A ruling by Ukraine's constitutional court has cast a cloud over today's presidential election rerun, with supporters of the pro-Western opposition leader, Viktor Yushchenko, claiming that the government may try to disrupt voting.

The court yesterday struck down parts of a recently passed law governing voting procedures, saying restrictions on elderly or infirm people voting at home were a violation of their constitutional rights. According to Mr Yush-chenko's camp, the mobile polling stations used for such voters accounted for a large part of the fraud that caused the previous presidential election to be ruled invalid.

The Central Election Commission said it would implement the ruling, though it had less than 24 hours' notice. "We don't have another alternative," said the commission's chief, Yaroslav Davydovych. "The vote must be held."

Although Mr Yushchenko is widely expected to win today's election, he believes supporters of the government candidate, Viktor Yanukovich, will still do everything they can - including the possible use of violence - to try to wreck the poll. This, the opposition fears, could allow the government to declare the election flawed.

The opposition hopes that the biggest ever presence of international monitors at an election, estimated by the Organisation for Security and Co-operation (OSCE) in Europe at more than 12,000, will help prevent election fraud. Urdur Gunnarsdottir, speaking for the OSCE, said it would not be possible to assess the effect of the court's ruling until voting took place, but added that observers would be following the mobile polling stations. The first indication of the election result may come tonight; final results are not expected until Friday.

Last week Mr Yushchenko attracted huge crowds wherever he went, in sharp contrast to Mr Yanukovich, who managed to draw only 2,000 people in the capital on Friday. The most recent opinion polls forecast that Mr Yushchenko would get 53 per cent of the vote. Even Dmytro Ponomarchuk, a political analyst working for Mr Yanukovich, told The Independent on Sunday his campaign was heading for disaster.

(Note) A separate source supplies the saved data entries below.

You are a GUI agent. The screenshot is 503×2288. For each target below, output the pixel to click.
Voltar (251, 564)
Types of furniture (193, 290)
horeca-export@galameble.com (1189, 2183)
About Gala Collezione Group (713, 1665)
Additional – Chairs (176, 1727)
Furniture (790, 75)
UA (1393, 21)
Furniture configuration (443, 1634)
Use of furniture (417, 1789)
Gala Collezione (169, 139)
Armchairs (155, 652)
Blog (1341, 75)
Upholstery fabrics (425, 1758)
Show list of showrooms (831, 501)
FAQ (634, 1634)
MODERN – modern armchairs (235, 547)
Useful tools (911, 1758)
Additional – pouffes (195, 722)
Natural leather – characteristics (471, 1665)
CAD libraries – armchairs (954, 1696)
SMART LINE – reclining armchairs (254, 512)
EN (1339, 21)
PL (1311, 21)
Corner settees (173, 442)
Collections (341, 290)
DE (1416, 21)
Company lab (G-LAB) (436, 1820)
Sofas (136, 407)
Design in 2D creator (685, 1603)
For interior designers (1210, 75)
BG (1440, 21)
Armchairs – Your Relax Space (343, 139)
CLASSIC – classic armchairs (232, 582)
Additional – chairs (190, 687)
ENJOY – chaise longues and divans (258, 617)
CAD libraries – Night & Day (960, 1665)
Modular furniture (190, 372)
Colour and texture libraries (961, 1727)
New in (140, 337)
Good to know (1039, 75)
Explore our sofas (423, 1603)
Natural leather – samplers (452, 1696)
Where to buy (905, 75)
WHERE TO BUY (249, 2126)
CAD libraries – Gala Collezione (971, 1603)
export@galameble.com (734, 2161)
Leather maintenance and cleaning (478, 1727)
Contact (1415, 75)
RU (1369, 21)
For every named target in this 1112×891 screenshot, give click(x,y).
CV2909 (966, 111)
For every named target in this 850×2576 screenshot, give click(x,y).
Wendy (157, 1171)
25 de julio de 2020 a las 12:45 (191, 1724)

Mr Ponomarchuk said he knew of "provocations" being prepared in Mr Yanukovich's political heartland in Ukraine's eastern regions, as well as other schemes to cause trouble in western and central Ukraine. "The main task of Prime Minister Yanukovich's team is to do everything possible to disrupt the election," he added.

Mr Yanukovich himself has said that thousands of his supporters will turn up in Kiev if he loses today's election. He has warned of "bloodshed", but claimed it would be started by opposition supporters.

Hryhoriy Omelchenko, deputy chairman of the parliamentary committee on organised crime and corruption, said he had evidence that some 1,000 people organised in "Yanukovich self-defence groups", possibly armed, "will try to provoke disorder, violence and even bloodshed" tonight and tomorrow if early results of the vote show their man is losing.

The outcome of today's election, many believe, will determine whether Ukraine entrenches a frail democracy and turns to the West, or remains influenced by Moscow.

Mr Yushchenko, an econo-mist and former head of the national bank, has promised political and economic reform, including an attack on corruption, establishing freedom of the media and overhauling the police and courts. He has pledged to review shady privatisation deals brokered by the administration of the outgoing President, Leonid Kuchma, which gave state enterprises, property and resources to the regime's cronies.

The election has strained relations between Moscow and the West, which has accused Russia's President Vladimir Putin of attempting to sway the poll in favour of Mr Yanukovich. But Mr Putin has now said he could work with the opposition candidate if he won the presidency.